We hope to utilize modern data cleaning/wrangling techniques to prepare publicly-accessible datasets for analysis, modern tools to build (and potentially host) public-facing data dashboards, and both modern/traditional statistical methods (potentially including machine learning!) in our analyses.

Keywords

minority health, maternal health, data analysis, dashboard, health disparities, people of color, health inequity, neonate

Introduction

Despite modern medical advancements and public health initiatives, the United States continues to perform poorly on maternal health related metrics. These poor outcomes are especially severe for minority communities. Research points to differences in hospital quality, limited access to care, and chronic diseases as reasons for these disparities. However, larger systemic inequities including structural racism, educational opportunities, and gender hierarchy likely contribute.

Methods

Implementation

This tool aggregates data about minority maternal health to demonstrate the complex systemic (national and community based) factors that contribute to maternal and neonatal health disparities. For now, the data is aggregated from 2019 Birth Certificate Data from the CDC accessible via WONDER (https://wonder.cdc.gov).

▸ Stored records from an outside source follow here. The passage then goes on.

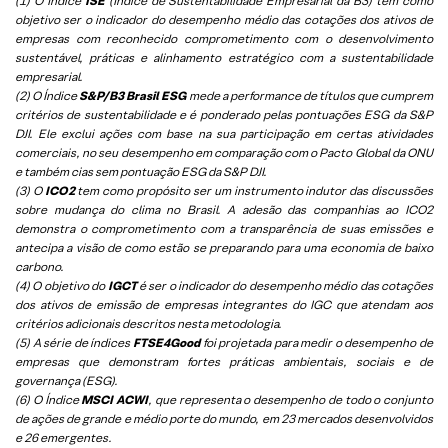
(1) O Índice
ISE
(Índice de Sustentabilidade Empresarial da B3) tem como
objetivo ser o indicador do desempenho médio das cotações dos ativos de
empresas com reconhecido comprometimento com o desenvolvimento
sustentável, práticas e alinhamento estratégico com a sustentabilidade
empresarial.
(2) O Índice
S&P/B3 Brasil ESG
mede a performance de títulos que cumprem
critérios de sustentabilidade e é ponderado pelas pontuações ESG da S&P
DJI. Ele exclui ações com base na sua participação em certas atividades
comerciais, no seu desempenho em comparação com o Pacto Global da ONU
e também cias sem pontuação ESG da S&P DJI.
(3) O
ICO2
tem como propósito ser um instrumento indutor das discussões
sobre mudança do clima no Brasil. A adesão das companhias ao ICO2
demonstra o comprometimento com a transparência de suas emissões e
antecipa a visão de como estão se preparando para uma economia de baixo
carbono.
(4) O objetivo do
IGCT
é ser o indicador do desempenho médio das cotações
dos ativos de emissão de empresas integrantes do IGC que atendam aos
critérios adicionais descritos nesta metodologia.
(5)
A série de índices
FTSE4Good
foi projetada para medir o desempenho de
empresas que demonstram fortes práticas ambientais, sociais e de
governança (ESG).
(6)
O Índice
MSCI ACWI
, que representa o desempenho de todo o conjunto
de ações de grande e médio porte do mundo, em 23 mercados desenvolvidos
e 26 emergentes.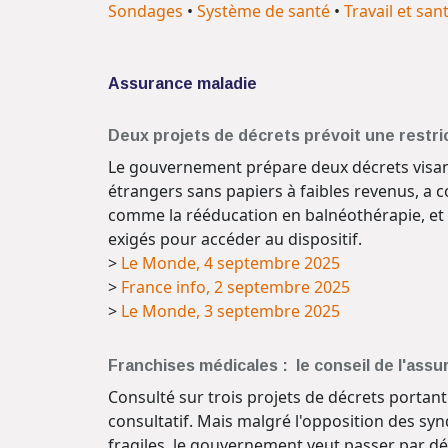
Sondages
•
Système de santé
•
Travail et san
Assurance maladie
Deux projets de décrets prévoit une restric
Le gouvernement prépare deux décrets visant 
étrangers sans papiers à faibles revenus, a c
comme la rééducation en balnéothérapie, et d'é
exigés pour accéder au dispositif.
>
Le Monde, 4 septembre 2025
>
France info, 2 septembre 2025
>
Le Monde, 3 septembre 2025
Franchises médicales : le conseil de l'ass
Consulté sur trois projets de décrets portant
consultatif. Mais malgré l'opposition des sy
fragiles, le gouvernement veut passer par déc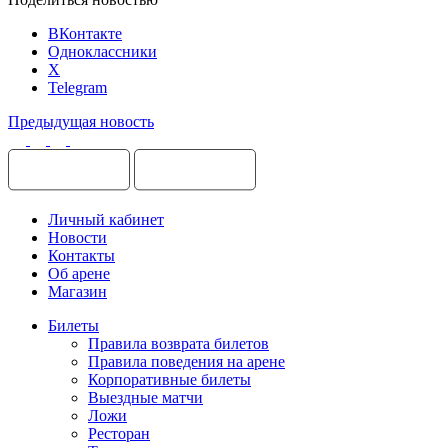
ВКонтакте
Одноклассники
X
Telegram
Предыдущая новость
Личный кабинет
Новости
Контакты
Об арене
Магазин
Билеты
Правила возврата билетов
Правила поведения на арене
Корпоративные билеты
Выездные матчи
Ложи
Ресторан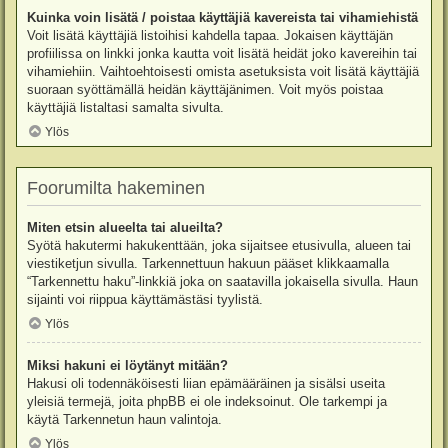
Kuinka voin lisätä / poistaa käyttäjiä kavereista tai vihamiehistä
Voit lisätä käyttäjiä listoihisi kahdella tapaa. Jokaisen käyttäjän
profiilissa on linkki jonka kautta voit lisätä heidät joko kavereihin tai
vihamiehiin. Vaihtoehtoisesti omista asetuksista voit lisätä käyttäjiä
suoraan syöttämällä heidän käyttäjänimen. Voit myös poistaa
käyttäjiä listaltasi samalta sivulta.
Ylös
Foorumilta hakeminen
Miten etsin alueelta tai alueilta?
Syötä hakutermi hakukenttään, joka sijaitsee etusivulla, alueen tai
viestiketjun sivulla. Tarkennettuun hakuun pääset klikkaamalla
“Tarkennettu haku”-linkkiä joka on saatavilla jokaisella sivulla. Haun
sijainti voi riippua käyttämästäsi tyylistä.
Ylös
Miksi hakuni ei löytänyt mitään?
Hakusi oli todennäköisesti liian epämääräinen ja sisälsi useita
yleisiä termejä, joita phpBB ei ole indeksoinut. Ole tarkempi ja
käytä Tarkennetun haun valintoja.
Ylös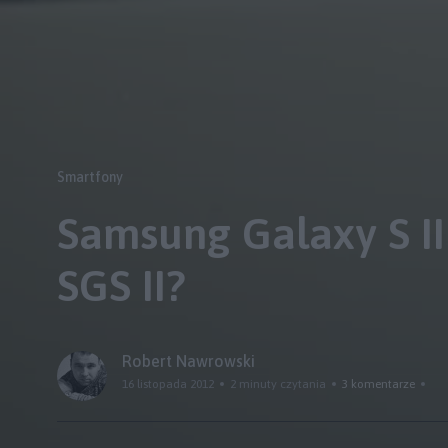
Smartfony
Samsung Galaxy S II
SGS II?
Robert Nawrowski
16 listopada 2012
2 minuty czytania
3 komentarze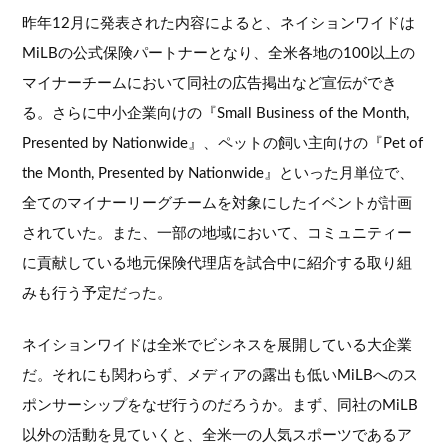
昨年12月に発表された内容によると、ネイションワイドは
MiLBの公式保険パートナーとなり、全米各地の100以上の
マイナーチームにおいて同社の広告掲出など宣伝ができ
る。さらに中小企業向けの『Small Business of the Month,
Presented by Nationwide』、ペットの飼い主向けの『Pet of
the Month, Presented by Nationwide』といった月単位で、
全てのマイナーリーグチームを対象にしたイベントが計画
されていた。また、一部の地域において、コミュニティー
に貢献している地元保険代理店を試合中に紹介する取り組
みも行う予定だった。
ネイションワイドは全米でビシネスを展開している大企業
だ。それにも関わらず、メディアの露出も低いMiLBへのス
ポンサーシップをなぜ行うのだろうか。まず、同社のMiLB
以外の活動を見ていくと、全米一の人気スポーツであるア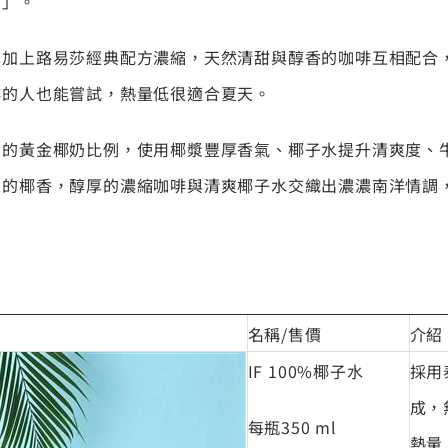
潮」。
水加上路易莎經典配方濃縮，天然清甜與醇香的咖啡互相配合
啡的人也能嘗試，熱量低很適合夏天。
發的黃金椰奶比例，使用椰漿豐厚香氣、椰子水提升清爽度、
麗的椰香，醇厚的濃縮咖啡與清爽椰子水交織出濃濃南洋情調
名稱/售價
介紹
IF 100%椰子水
採用
成，
每瓶350 ml
熱量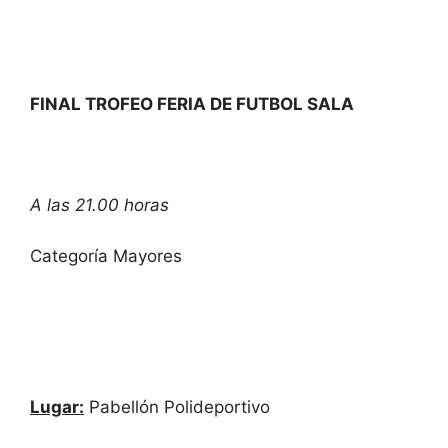
FINAL TROFEO FERIA DE FUTBOL SALA
A las 21.00 horas
Categoría Mayores
Lugar:
Pabellón Polideportivo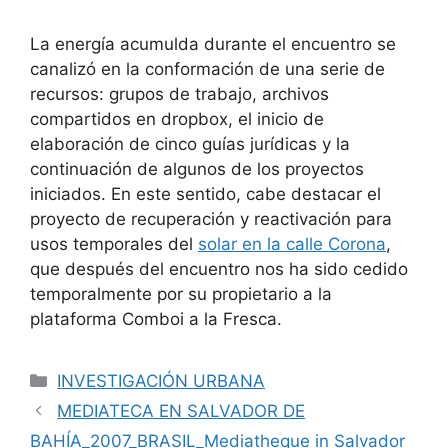
La energía acumulda durante el encuentro se
canalizó en la conformación de una serie de
recursos: grupos de trabajo, archivos
compartidos en dropbox, el inicio de
elaboración de cinco guías jurídicas y la
continuación de algunos de los proyectos
iniciados. En este sentido, cabe destacar el
proyecto de recuperación y reactivación para
usos temporales del
solar en la calle Corona
,
que después del encuentro nos ha sido cedido
temporalmente por su propietario a la
plataforma Comboi a la Fresca.
INVESTIGACIÓN URBANA
MEDIATECA EN SALVADOR DE
BAHÍA_2007_BRASIL_Mediatheque in Salvador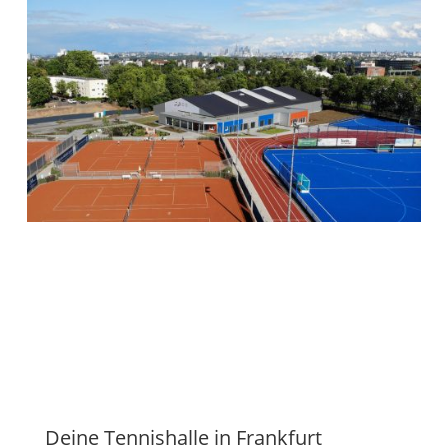
Deine Tennishalle in Frankfurt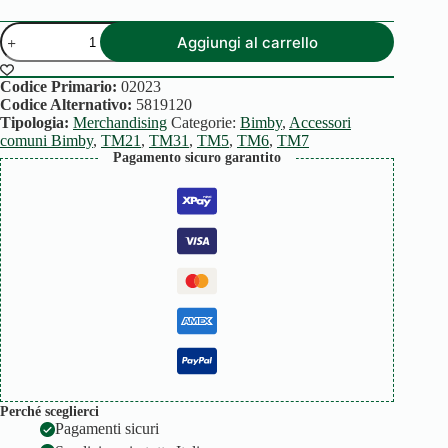
PRESINA
Aggiungi al carrello
DA
CUCINA
quantità
Codice Primario:
02023
Codice Alternativo:
5819120
Tipologia:
Merchandising
Categorie:
Bimby
,
Accessori
comuni Bimby
,
TM21
,
TM31
,
TM5
,
TM6
,
TM7
Pagamento sicuro garantito
Perché sceglierci
Pagamenti sicuri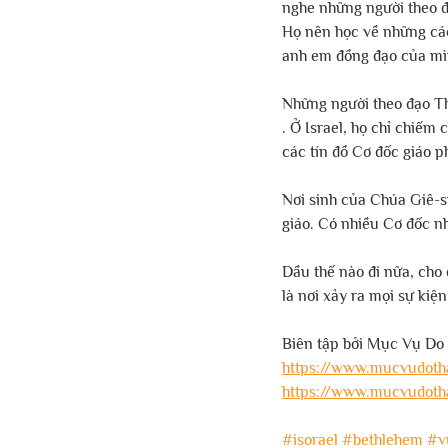
nghe những người theo đ
Họ nên học về những các
anh em đồng đạo của mìn
Những người theo đạo Th
. Ở Israel, họ chỉ chiếm 
các tín đồ Cơ đốc giáo phả
Nơi sinh của Chúa Giê-su
giáo. Có nhiều Cơ đốc nh
Dầu thế nào đi nữa, cho 
là nơi xảy ra mọi sự kiệ
Biên tập bởi Mục Vụ Do
https://www.mucvudotha
https://www.mucvudotha
#isorael
#bethlehem
#v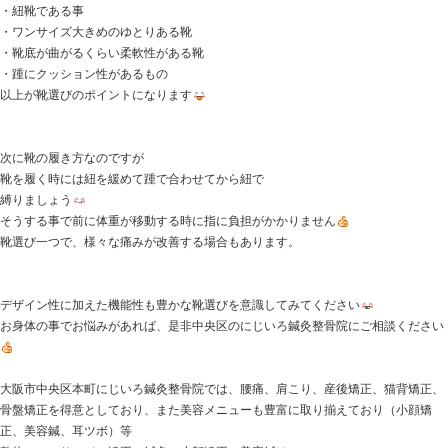
皆様は靴選びを慎重にしていますか
足のストレスは歩き方だけでなく、靴選びなどからも影
か？
良く患者さまから耳にするのが…
『通勤時に一駅分歩いてます』
『休みの日には、３キロ程度走ってます』とか
の割に
痛くなっている方が多くおられます(T ^ T)
一度、その様な経験がある方は、靴選びから見直してみ
決して靴は高価なものだからとか測定するから絶対に良
ん。
《ポイント》
・手にとって軽いもの
・紐靴である事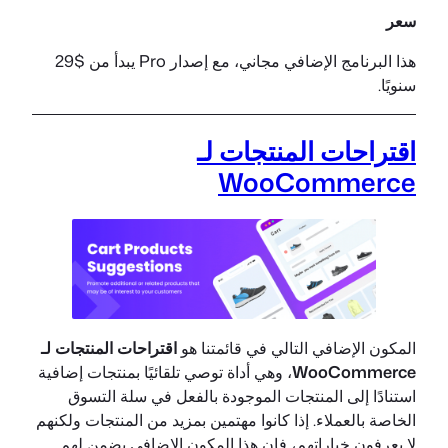
سعر
هذا البرنامج الإضافي مجاني، مع إصدار Pro يبدأ من $29
سنويًا.
اقتراحات المنتجات لـ
WooCommerce
المكون الإضافي التالي في قائمتنا هو
اقتراحات المنتجات لـ
WooCommerce
، وهي أداة توصي تلقائيًا بمنتجات إضافية
استنادًا إلى المنتجات الموجودة بالفعل في سلة التسوق
الخاصة بالعملاء. إذا كانوا مهتمين بمزيد من المنتجات ولكنهم
لا يعرفون خياراتهم، فإن هذا المكون الإضافي يضمن لهم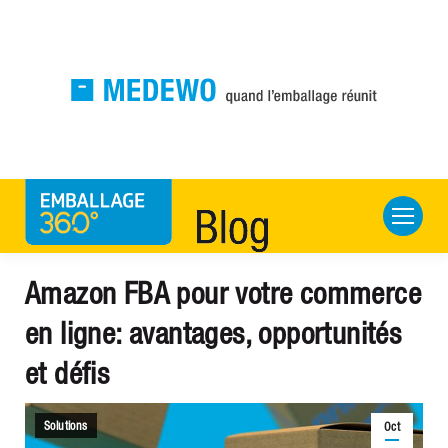
Amazon FBA pour votre commerce
en ligne: avantages, opportunités
et défis
Solutions
Oct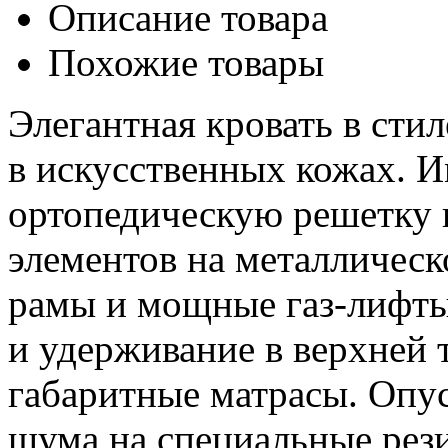
Описание товара
Похожие товары
Элегантная кровать в сти
в искусственных кожах. И
ортопедическую решетку
элементов на металличес
рамы и мощные газ-лифты
и удерживание в верхней 
габаритные матрасы. Опу
шума на специальные рез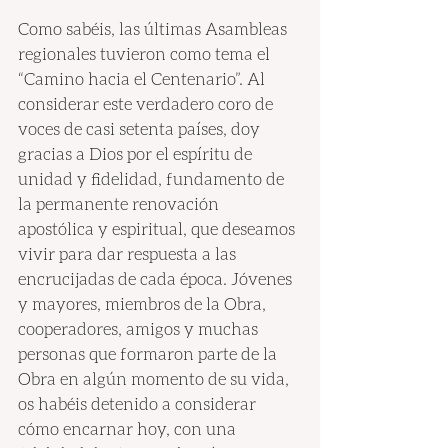
Como sabéis, las últimas Asambleas 
regionales tuvieron como tema el 
“Camino hacia el Centenario”. Al 
considerar este verdadero coro de 
voces de casi setenta países, doy 
gracias a Dios por el espíritu de 
unidad y fidelidad, fundamento de 
la permanente renovación 
apostólica y espiritual, que deseamos 
vivir para dar respuesta a las 
encrucijadas de cada época. Jóvenes 
y mayores, miembros de la Obra, 
cooperadores, amigos y muchas 
personas que formaron parte de la 
Obra en algún momento de su vida, 
os habéis detenido a considerar 
cómo encarnar hoy, con una 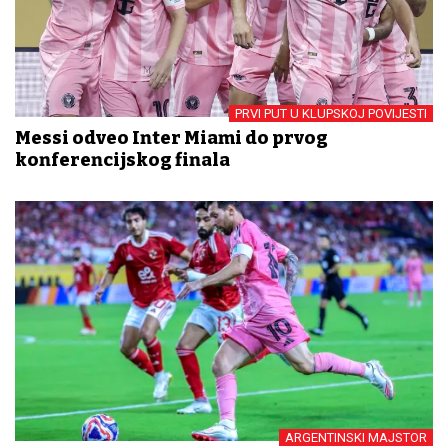
PRVI PUT U KLUPSKOJ POVIJESTI
Messi odveo Inter Miami do prvog
konferencijskog finala
ARGENTINSKI MAJSTOR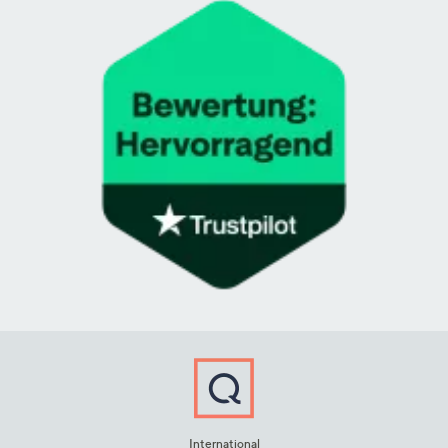
International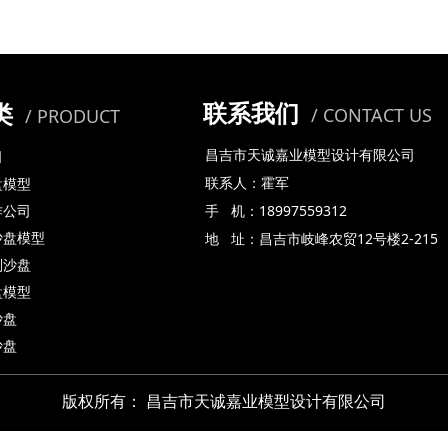
联系我们
类
/ CONTACT US
/ PRODUCT
昌吉市天诚嘉业模型设计有限公司
司
联系人：霍军
盘模型
手 机：18997559312
作公司
地 址：昌吉市岐峰农贸12号楼2-215
沙盘模型
划沙盘
盘模型
沙盘
沙盘
版权所有：
昌吉市天诚嘉业模型设计有限公司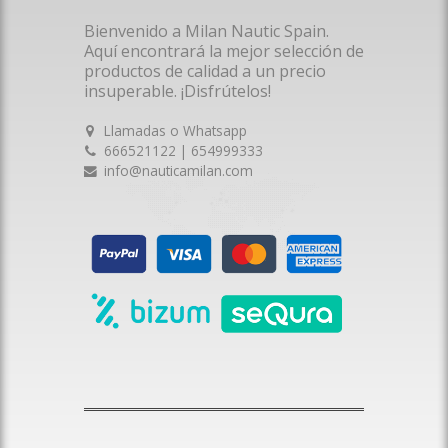
Bienvenido a Milan Nautic Spain.
Aquí encontrará la mejor selección de
productos de calidad a un precio
insuperable. ¡Disfrútelos!
Llamadas o Whatsapp
666521122 | 654999333
info@nauticamilan.com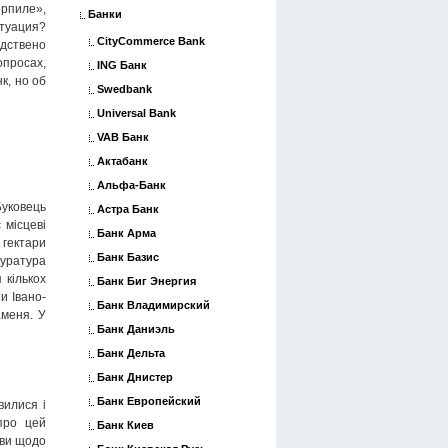
ерпиле»,
Банки
туация?
CityCommerce Bank
дствено
просах,
ING Банк
к, но об
Swedbank
Universal Bank
VAB Банк
Актабанк
Альфа-Банк
уковець
Астра Банк
 місцеві
Банк Арма
 гектари
Банк Базис
куратура
 кількох
Банк Биг Энергия
и Івано-
Банк Владимирский
аменя. У
Банк Даниэль
Банк Дельта
Банк Днистер
Банк Европейский
вилися і
про цей
Банк Киев
яви щодо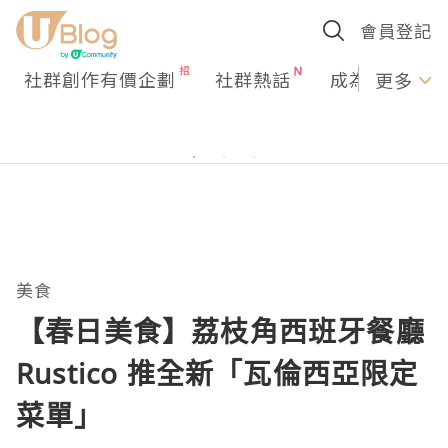
會員登記
社群創作有價企劃
社群熱話
成為U Creato
更多
美食
【春日美食】荔枝角西班牙餐廳
Rustico 推全新「瓦倫西亞限定
菜單」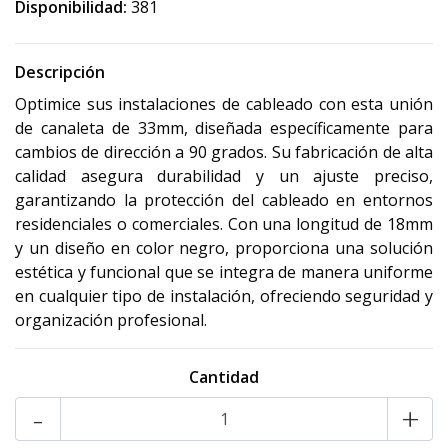
Disponibilidad:
381
Descripción
Optimice sus instalaciones de cableado con esta unión
de canaleta de 33mm, diseñada específicamente para
cambios de dirección a 90 grados. Su fabricación de alta
calidad asegura durabilidad y un ajuste preciso,
garantizando la protección del cableado en entornos
residenciales o comerciales. Con una longitud de 18mm
y un diseño en color negro, proporciona una solución
estética y funcional que se integra de manera uniforme
en cualquier tipo de instalación, ofreciendo seguridad y
organización profesional.
Cantidad
-
+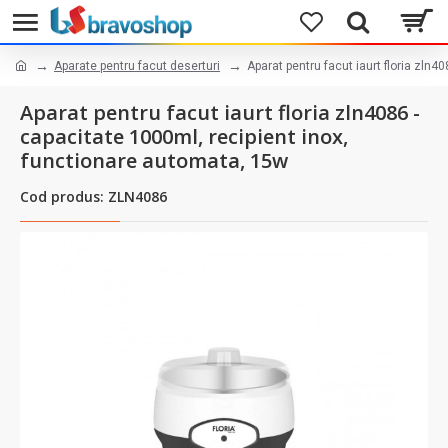
Aparate pentru facut deserturi
Aparat pentru facut iaurt floria zln
Aparat pentru facut iaurt floria zln4086 -
capacitate 1000ml, recipient inox,
functionare automata, 15w
Cod produs: ZLN4086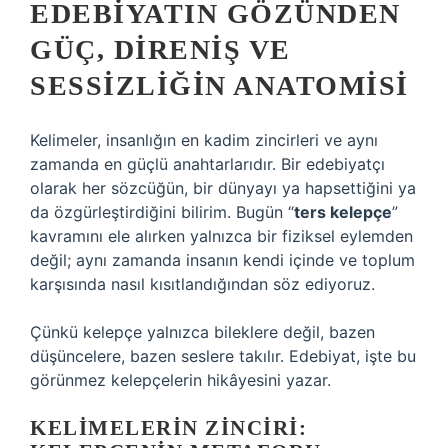
EDEBIYATIN GÖZÜNDEN
GÜÇ, DIRENIŞ VE
SESSIZLIĞIN ANATOMISI
Kelimeler, insanlığın en kadim zincirleri ve aynı
zamanda en güçlü anahtarlarıdır. Bir edebiyatçı
olarak her sözcüğün, bir dünyayı ya hapsettiğini ya
da özgürleştirdiğini bilirim. Bugün “
ters kelepçe
”
kavramını ele alırken yalnızca bir fiziksel eylemden
değil; aynı zamanda insanın kendi içinde ve toplum
karşısında nasıl kısıtlandığından söz ediyoruz.
Çünkü kelepçe yalnızca bileklere değil, bazen
düşüncelere, bazen seslere takılır. Edebiyat, işte bu
görünmez kelepçelerin hikâyesini yazar.
KELIMELERIN ZINCIRI:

Data from 2019 was queried in WONDER by maternal state of residence, maternal race (6 categories), and outcome/risk factor/social variable of interest. R was used to covert the data from long to wide format. Data was mered by state of residence in wide format. Rates per 1,000 live births were calculated using the number of live births within a state of residence and race category.

Operation

Currently, the user will need to use R to visualize the data.

Results

We created a sample visualization for the state of Alabama for 2019 showing maternal outcomes (ICU admission, unplanned hysterectomy, blood transfusion, maternal transfer), risk factors (pre-pregnancy chronic hypertension, pre-pregnancy diabetes mellitus), and social variables (education-level, access to prenatal care) per 1,000 live births by race category.

Conclusion and next steps

Next steps are determining where to store the data to allow for public use, identifying additional sources of data (not restricted to live births, more economic information, psycho-social information), and determining how to allow for appropriate statistical tests and inferences from available data.